Alternative algorithm for integral calculation inaccurate

I thought of an algorithm for integral calculation that should be more accurate that the regular rectangle approach. My algorithm can be best described with a graphic (I am using f(x) = sin(x) as example):

First the x and y positions of the points P1, P2, P3, P4 are calculated (red dots).
The area of the green four sided figure is a part of the result. This area is calculated by dividing it into two triangles (blue line).
The area of each triangle is calculated using the Heron’s formula.

I think it is obvious that this should lead to much better results than the rectangle approach.

In code this looks like this:

double integral(double f(double x), double min, double max) {
    Point p1, p2, p3, p4;
    double area = 0.0;
    double s1 = 0.0;
    double s2 = 0.0;


    for(double x = min; x < max; x += stepSize) {
        p1.x = x;
        p1.y = 0.0;

        p2.x = x;
        p2.y = f(x);

        p3.x = x + stepSize;
        p3.y = f(x + stepSize);

        p4.x = x + stepSize;
        p4.y = 0.0;


        s1 = 0.5 * (distance(p1, p2) + distance(p2, p4) + distance(p1, p4));
        s2 = 0.5 * (distance(p2, p3) + distance(p3, p4) + distance(p2, p4));

        area += sqrt(s1 * (s1 - distance(p1, p2)) * (s1 - distance(p2, p4)) * (s1 - distance(p1, p4)));
        area += sqrt(s2 * (s2 - distance(p2, p3)) * (s2 - distance(p3, p4)) * (s2 - distance(p2, p4)));
    }

    return area;
}

The distance function is just returning the distance between two points in 2D space. The Point struct is just holding a x and y coordinate. stepSize is a constant that I set to 0.001

My function is giving a result that is correct, but I wanted to know how much more precise it is compared to the rectangle approach.
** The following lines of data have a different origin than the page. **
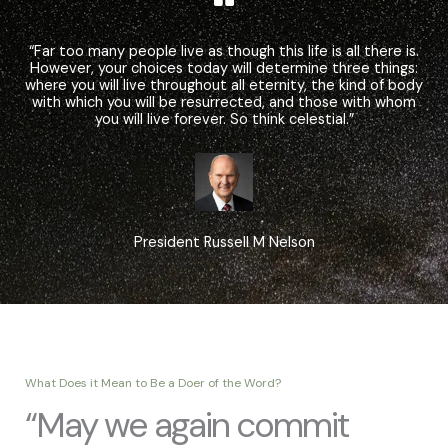
“Far too many people live as though this life is all there is.
However, your choices today will determine three things:
where you will live throughout all eternity, the kind of body
with which you will be resurrected, and those with whom
you will live forever. So think celestial.”
President Russell M Nelson
What Does it Mean to Be a Doer of the Word?
“May we again commit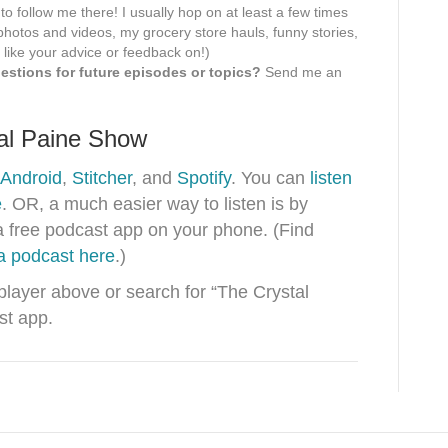
 to follow me there! I usually hop on at least a few times
hotos and videos, my grocery store hauls, funny stories,
 like your advice or feedback on!)
stions for future episodes or topics?
Send me an
tal Paine Show
Android
,
Stitcher
, and
Spotify
. You can
listen
e
. OR, a much easier way to listen is by
a free podcast app on your phone. (Find
 a podcast here
.)
 player above or search for “The Crystal
st app.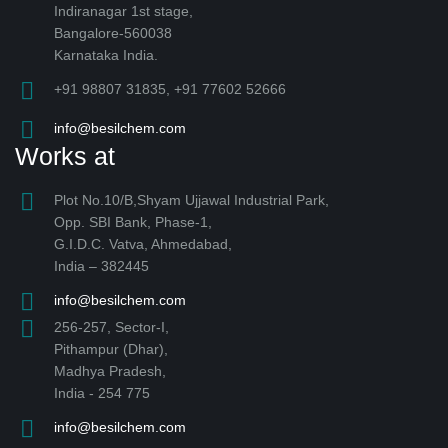
Indiranagar 1st stage,
Bangalore-560038
Karnataka India.
+91 98807 31835, +91 77602 52666
info@besilchem.com
Works at
Plot No.10/B,Shyam Ujjawal Industrial Park,
Opp. SBI Bank, Phase-1,
G.I.D.C. Vatva, Ahmedabad,
India – 382445
info@besilchem.com
256-257, Sector-I,
Pithampur (Dhar),
Madhya Pradesh,
India - 254 775
info@besilchem.com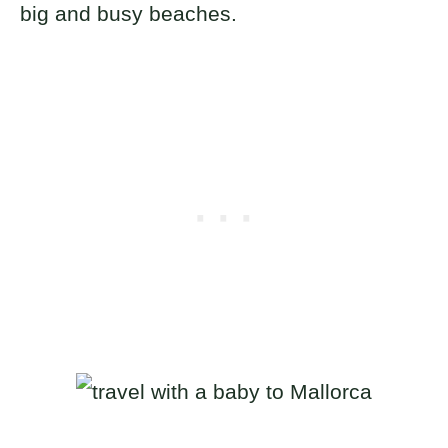
big and busy beaches.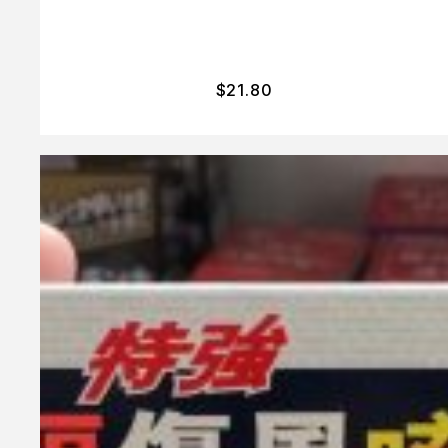
$
21.80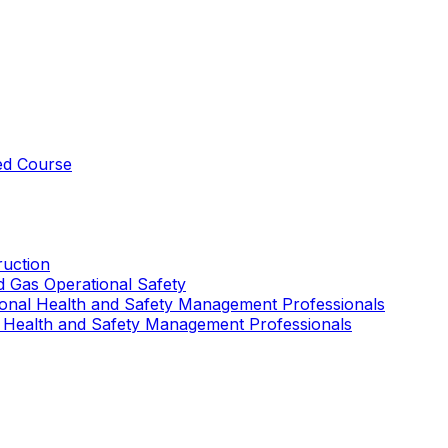
ed Course
uction
nd Gas Operational Safety
ional Health and Safety Management Professionals
 Health and Safety Management Professionals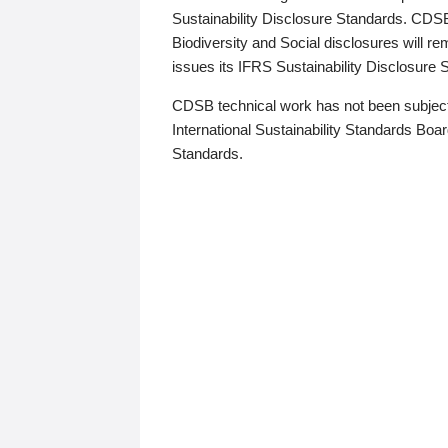
Sustainability Disclosure Standards. CDS
Biodiversity and Social disclosures will r
issues its IFRS Sustainability Disclosure
CDSB technical work has not been subject
International Sustainability Standards Board
Standards.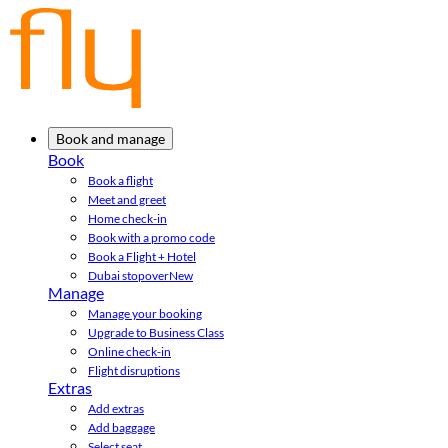
Book and manage
Book
Book a flight
Meet and greet
Home check-in
Book with a promo code
Book a Flight + Hotel
Dubai stopover
New
Manage
Manage your booking
Upgrade to Business Class
Online check-in
Flight disruptions
Extras
Add extras
Add baggage
Select seat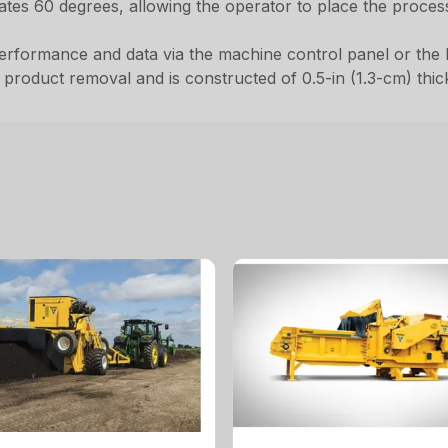
lates 60 degrees, allowing the operator to place the proce
erformance and data via the machine control panel or the 
roduct removal and is constructed of 0.5-in (1.3-cm) thick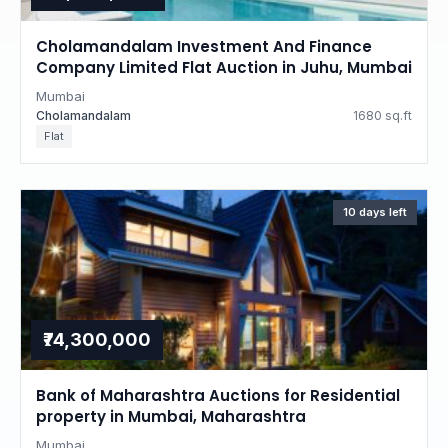
Cholamandalam Investment And Finance
Company Limited Flat Auction in Juhu, Mumbai
Mumbai
Cholamandalam
1680 sq.ft
Flat
10 days left
₹74,300,000
Bank of Maharashtra Auctions for Residential
property in Mumbai, Maharashtra
Mumbai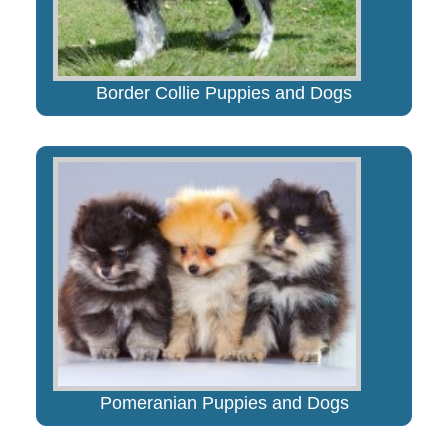
Border Collie Puppies and Dogs
Pomeranian Puppies and Dogs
On the internet I found this code that is calculating a integral using rectangles:

double integral2(double(*f)(double x), double a, double b, int n) {
    double step = (b - a) / n;  // width of each small rectangle
    double area = 0.0;  // signed area
    for (int i = 0; i < n; i ++) {
        area += f(a + (i + 0.5) * step) * step; // sum up each small rectangle
    }
    return area;
}

I both tested them using the standard math.h sin function from 0.0 to half π. This area should be 1.

My algorithm has given me the result 1.000204 for a step-size of 0.001.

The rectangle algorithm hast given me the result 1.000010 with a calculated step-size of 0.015708.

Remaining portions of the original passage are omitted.